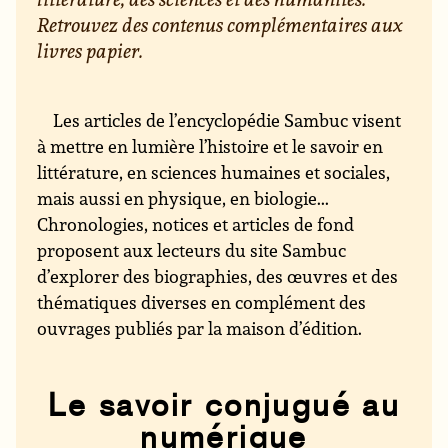
Retrouvez des contenus complémentaires aux
livres papier.
Les articles de l’encyclopédie Sambuc visent
à mettre en lumière l’histoire et le savoir en
littérature, en sciences humaines et sociales,
mais aussi en physique, en biologie...
Chronologies, notices et articles de fond
proposent aux lecteurs du site Sambuc
d’explorer des biographies, des œuvres et des
thématiques diverses en complément des
ouvrages publiés par la maison d’édition.
Le savoir conjugué au
numérique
★ ★ ★
### TASK REQUIREMENTS
Which lines run from the one containing "à mettre en" to the final line of the entries? Return those lines exactly, and only those.

### ANSWER SECTION
à mettre en lumière l’histoire et le savoir en
littérature, en sciences humaines et sociales,
mais aussi en physique, en biologie...
Chronologies, notices et articles de fond
proposent aux lecteurs du site Sambuc
d’explorer des biographies, des œuvres et des
thématiques diverses en complément des
ouvrages publiés par la maison d’édition.
Le savoir conjugué au
numérique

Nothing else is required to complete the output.